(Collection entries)
- - - - -
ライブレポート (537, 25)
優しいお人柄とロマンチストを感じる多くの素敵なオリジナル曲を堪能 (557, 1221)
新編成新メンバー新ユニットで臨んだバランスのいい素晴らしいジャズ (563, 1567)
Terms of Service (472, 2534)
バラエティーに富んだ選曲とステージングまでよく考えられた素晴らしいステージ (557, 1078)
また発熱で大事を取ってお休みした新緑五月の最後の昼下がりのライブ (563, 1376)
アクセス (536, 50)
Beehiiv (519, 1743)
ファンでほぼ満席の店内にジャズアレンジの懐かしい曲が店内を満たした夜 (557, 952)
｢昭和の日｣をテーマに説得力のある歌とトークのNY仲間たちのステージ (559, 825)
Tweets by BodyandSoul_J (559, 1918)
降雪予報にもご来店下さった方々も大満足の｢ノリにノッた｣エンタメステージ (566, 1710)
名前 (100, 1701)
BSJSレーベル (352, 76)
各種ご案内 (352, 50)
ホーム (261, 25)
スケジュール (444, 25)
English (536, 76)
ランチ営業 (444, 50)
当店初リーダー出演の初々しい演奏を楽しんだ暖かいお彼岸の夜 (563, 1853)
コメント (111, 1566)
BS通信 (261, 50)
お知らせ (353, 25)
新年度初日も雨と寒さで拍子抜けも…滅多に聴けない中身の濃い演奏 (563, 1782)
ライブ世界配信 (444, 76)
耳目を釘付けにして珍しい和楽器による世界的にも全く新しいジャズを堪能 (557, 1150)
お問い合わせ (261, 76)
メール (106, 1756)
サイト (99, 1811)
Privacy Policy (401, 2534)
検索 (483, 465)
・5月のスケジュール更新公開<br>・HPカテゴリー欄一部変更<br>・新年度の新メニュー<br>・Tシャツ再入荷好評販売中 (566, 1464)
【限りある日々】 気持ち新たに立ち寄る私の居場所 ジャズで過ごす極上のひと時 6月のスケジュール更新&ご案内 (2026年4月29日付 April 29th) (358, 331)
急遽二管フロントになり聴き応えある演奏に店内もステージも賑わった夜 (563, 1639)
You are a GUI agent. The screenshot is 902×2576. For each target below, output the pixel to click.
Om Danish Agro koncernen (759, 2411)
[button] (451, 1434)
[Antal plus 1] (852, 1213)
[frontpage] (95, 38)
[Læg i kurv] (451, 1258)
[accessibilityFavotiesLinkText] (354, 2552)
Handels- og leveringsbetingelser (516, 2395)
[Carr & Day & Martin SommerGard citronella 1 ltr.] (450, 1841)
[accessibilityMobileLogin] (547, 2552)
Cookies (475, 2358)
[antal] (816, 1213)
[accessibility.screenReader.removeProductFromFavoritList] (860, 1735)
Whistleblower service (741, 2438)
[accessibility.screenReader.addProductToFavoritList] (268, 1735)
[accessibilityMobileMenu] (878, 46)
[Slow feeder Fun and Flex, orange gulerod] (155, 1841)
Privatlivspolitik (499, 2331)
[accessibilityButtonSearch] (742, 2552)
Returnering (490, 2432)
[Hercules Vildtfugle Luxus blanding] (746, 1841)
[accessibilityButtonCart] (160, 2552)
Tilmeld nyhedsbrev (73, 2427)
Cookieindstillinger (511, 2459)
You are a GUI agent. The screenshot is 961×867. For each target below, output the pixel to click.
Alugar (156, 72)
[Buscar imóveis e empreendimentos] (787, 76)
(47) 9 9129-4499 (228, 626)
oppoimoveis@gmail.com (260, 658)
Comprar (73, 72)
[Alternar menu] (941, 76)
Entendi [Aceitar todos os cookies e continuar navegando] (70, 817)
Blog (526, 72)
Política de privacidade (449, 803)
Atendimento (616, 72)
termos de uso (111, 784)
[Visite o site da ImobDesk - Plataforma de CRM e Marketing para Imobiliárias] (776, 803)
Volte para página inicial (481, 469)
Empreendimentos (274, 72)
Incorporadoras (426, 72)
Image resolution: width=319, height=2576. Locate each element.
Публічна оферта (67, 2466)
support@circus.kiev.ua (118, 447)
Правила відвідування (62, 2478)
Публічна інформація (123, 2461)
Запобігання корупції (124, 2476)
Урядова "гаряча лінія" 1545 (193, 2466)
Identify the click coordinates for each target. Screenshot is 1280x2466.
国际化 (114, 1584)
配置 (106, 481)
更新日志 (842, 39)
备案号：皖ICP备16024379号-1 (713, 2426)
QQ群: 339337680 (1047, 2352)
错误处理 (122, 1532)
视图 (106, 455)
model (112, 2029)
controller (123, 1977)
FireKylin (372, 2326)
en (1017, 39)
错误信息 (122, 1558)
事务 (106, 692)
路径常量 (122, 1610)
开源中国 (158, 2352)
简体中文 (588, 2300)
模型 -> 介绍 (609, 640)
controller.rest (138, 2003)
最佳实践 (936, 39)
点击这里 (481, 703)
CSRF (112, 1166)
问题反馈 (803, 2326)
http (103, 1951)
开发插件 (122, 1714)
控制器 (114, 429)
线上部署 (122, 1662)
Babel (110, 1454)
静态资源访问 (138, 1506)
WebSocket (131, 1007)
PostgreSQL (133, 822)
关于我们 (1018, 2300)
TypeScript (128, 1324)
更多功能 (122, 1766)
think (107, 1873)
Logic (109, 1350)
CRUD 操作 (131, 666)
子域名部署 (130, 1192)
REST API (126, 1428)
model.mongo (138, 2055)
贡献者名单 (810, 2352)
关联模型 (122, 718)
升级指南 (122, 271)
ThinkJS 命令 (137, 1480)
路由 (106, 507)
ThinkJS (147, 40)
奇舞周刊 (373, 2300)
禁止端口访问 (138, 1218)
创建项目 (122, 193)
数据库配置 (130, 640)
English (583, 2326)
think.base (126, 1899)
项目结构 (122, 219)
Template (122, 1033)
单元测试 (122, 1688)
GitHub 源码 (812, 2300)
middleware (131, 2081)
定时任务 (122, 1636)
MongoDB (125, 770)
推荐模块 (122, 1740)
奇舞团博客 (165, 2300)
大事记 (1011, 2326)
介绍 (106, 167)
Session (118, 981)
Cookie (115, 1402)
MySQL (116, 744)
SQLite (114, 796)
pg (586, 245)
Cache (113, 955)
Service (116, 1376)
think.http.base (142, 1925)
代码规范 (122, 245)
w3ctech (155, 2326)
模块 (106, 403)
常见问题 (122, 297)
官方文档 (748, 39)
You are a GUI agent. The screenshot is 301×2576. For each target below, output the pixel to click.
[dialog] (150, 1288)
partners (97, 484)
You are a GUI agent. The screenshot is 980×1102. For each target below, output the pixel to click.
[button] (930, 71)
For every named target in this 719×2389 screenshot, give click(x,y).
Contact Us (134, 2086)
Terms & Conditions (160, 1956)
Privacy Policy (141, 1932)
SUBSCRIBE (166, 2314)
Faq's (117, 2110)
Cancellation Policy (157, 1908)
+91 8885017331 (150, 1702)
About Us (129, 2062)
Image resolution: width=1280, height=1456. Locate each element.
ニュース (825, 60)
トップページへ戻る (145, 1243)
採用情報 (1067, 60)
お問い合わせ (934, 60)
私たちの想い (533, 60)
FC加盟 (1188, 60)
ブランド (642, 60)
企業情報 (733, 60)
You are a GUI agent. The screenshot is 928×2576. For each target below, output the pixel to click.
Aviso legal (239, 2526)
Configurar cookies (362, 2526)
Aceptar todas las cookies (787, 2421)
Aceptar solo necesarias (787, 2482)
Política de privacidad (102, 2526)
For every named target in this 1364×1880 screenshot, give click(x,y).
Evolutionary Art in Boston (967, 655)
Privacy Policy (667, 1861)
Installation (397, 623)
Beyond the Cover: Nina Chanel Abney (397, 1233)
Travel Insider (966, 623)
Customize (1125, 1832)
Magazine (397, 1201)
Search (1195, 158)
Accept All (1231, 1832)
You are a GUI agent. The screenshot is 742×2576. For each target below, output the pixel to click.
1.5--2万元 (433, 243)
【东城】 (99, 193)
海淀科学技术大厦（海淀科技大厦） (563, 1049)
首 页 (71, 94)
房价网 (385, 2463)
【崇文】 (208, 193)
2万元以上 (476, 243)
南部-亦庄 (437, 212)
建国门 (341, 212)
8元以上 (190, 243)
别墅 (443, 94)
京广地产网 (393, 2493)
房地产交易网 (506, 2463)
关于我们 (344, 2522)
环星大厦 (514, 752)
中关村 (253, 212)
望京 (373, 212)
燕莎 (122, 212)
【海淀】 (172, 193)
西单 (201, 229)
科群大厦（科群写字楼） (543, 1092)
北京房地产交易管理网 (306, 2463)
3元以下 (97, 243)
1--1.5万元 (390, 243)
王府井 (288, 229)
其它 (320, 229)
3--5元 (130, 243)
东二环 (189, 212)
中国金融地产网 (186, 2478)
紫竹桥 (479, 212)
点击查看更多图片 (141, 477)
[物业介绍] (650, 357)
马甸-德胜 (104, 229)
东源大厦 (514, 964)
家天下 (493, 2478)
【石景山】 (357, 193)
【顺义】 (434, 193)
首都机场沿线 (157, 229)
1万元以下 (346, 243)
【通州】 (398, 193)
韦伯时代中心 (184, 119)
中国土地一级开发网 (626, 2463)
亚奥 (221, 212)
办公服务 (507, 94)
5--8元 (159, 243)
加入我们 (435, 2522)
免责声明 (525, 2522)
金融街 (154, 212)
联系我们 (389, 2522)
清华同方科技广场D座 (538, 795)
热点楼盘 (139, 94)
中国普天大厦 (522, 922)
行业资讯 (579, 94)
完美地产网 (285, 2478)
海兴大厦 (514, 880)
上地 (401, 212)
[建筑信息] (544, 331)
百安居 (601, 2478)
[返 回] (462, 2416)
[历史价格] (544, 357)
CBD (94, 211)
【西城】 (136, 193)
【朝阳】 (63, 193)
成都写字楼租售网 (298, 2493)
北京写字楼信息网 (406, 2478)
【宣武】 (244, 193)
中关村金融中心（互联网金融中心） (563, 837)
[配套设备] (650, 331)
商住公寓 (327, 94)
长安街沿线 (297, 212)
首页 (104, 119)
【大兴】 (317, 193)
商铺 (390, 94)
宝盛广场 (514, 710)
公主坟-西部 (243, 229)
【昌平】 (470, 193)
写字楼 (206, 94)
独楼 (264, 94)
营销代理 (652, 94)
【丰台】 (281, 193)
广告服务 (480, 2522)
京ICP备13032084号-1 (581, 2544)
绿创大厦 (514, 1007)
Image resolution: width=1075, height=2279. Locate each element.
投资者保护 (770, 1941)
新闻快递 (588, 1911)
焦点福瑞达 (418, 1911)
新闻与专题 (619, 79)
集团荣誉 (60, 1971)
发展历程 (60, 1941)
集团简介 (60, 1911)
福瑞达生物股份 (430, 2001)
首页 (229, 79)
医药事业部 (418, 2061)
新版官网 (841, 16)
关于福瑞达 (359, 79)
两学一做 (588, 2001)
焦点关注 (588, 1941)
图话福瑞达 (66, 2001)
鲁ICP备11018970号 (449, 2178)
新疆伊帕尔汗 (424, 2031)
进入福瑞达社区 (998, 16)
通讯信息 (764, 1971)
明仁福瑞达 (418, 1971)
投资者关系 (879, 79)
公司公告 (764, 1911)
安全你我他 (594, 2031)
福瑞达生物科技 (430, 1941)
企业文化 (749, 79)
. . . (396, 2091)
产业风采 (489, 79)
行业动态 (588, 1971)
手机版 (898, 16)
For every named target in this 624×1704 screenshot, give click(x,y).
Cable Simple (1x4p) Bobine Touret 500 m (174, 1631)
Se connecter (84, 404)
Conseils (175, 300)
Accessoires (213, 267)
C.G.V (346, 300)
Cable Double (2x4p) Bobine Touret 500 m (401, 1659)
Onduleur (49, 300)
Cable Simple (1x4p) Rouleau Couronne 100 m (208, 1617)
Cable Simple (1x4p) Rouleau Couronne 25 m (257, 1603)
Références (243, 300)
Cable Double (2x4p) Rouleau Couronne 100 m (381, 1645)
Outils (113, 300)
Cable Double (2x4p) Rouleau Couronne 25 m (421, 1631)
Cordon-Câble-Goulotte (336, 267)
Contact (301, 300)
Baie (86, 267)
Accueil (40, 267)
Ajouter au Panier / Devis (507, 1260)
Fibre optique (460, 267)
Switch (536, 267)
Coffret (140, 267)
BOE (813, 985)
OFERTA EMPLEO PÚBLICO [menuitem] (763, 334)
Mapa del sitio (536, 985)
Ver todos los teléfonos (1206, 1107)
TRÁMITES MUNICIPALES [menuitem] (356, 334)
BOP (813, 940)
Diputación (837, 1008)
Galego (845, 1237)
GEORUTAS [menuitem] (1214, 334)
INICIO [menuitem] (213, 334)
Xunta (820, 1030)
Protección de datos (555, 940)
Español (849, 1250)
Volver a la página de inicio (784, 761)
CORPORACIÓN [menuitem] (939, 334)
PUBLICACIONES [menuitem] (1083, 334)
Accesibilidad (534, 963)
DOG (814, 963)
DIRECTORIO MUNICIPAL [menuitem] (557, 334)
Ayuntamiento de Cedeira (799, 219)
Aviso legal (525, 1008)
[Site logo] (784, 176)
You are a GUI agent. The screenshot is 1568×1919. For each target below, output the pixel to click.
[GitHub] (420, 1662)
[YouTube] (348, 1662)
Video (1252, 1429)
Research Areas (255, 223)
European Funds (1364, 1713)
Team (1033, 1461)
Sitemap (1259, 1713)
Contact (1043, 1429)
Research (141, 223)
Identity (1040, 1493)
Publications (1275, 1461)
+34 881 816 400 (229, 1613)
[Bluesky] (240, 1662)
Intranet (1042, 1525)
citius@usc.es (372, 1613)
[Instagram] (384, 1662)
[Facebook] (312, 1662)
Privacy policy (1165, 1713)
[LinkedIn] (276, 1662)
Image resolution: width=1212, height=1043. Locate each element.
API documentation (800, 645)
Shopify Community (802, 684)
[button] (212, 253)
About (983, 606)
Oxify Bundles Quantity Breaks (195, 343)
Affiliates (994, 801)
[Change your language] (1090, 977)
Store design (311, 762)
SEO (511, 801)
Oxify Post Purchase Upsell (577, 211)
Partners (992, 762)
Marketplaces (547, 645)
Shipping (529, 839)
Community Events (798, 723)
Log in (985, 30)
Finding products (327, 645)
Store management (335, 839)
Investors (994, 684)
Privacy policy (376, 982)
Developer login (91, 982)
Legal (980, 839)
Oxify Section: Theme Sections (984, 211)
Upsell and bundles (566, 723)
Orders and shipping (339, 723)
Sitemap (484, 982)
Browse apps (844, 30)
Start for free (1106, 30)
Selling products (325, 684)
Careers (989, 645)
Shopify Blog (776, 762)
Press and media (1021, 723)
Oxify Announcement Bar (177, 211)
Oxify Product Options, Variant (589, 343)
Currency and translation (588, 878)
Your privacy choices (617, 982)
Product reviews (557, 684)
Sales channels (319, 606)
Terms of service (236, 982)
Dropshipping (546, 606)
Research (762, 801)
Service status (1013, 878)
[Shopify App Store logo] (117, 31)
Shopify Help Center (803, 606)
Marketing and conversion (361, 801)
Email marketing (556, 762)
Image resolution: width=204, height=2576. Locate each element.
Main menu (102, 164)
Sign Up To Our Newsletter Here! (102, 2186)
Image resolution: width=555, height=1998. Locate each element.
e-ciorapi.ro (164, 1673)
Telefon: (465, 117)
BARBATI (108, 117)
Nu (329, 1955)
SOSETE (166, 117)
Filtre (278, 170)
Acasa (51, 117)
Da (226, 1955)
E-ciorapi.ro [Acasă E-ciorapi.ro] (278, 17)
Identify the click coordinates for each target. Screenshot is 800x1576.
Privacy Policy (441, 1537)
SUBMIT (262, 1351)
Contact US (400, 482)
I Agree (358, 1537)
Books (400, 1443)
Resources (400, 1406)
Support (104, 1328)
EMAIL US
- - - - -
BRIEF:
Retype exactly the lines from the first line of the records above through the line containing "サイト (99, 1811)", both included, and nothing else.

OUTPUT FOR THIS EXERCISE:
ライブレポート (537, 25)
優しいお人柄とロマンチストを感じる多くの素敵なオリジナル曲を堪能 (557, 1221)
新編成新メンバー新ユニットで臨んだバランスのいい素晴らしいジャズ (563, 1567)
Terms of Service (472, 2534)
バラエティーに富んだ選曲とステージングまでよく考えられた素晴らしいステージ (557, 1078)
また発熱で大事を取ってお休みした新緑五月の最後の昼下がりのライブ (563, 1376)
アクセス (536, 50)
Beehiiv (519, 1743)
ファンでほぼ満席の店内にジャズアレンジの懐かしい曲が店内を満たした夜 (557, 952)
｢昭和の日｣をテーマに説得力のある歌とトークのNY仲間たちのステージ (559, 825)
Tweets by BodyandSoul_J (559, 1918)
降雪予報にもご来店下さった方々も大満足の｢ノリにノッた｣エンタメステージ (566, 1710)
名前 (100, 1701)
BSJSレーベル (352, 76)
各種ご案内 (352, 50)
ホーム (261, 25)
スケジュール (444, 25)
English (536, 76)
ランチ営業 (444, 50)
当店初リーダー出演の初々しい演奏を楽しんだ暖かいお彼岸の夜 (563, 1853)
コメント (111, 1566)
BS通信 (261, 50)
お知らせ (353, 25)
新年度初日も雨と寒さで拍子抜けも…滅多に聴けない中身の濃い演奏 (563, 1782)
ライブ世界配信 (444, 76)
耳目を釘付けにして珍しい和楽器による世界的にも全く新しいジャズを堪能 (557, 1150)
お問い合わせ (261, 76)
メール (106, 1756)
サイト (99, 1811)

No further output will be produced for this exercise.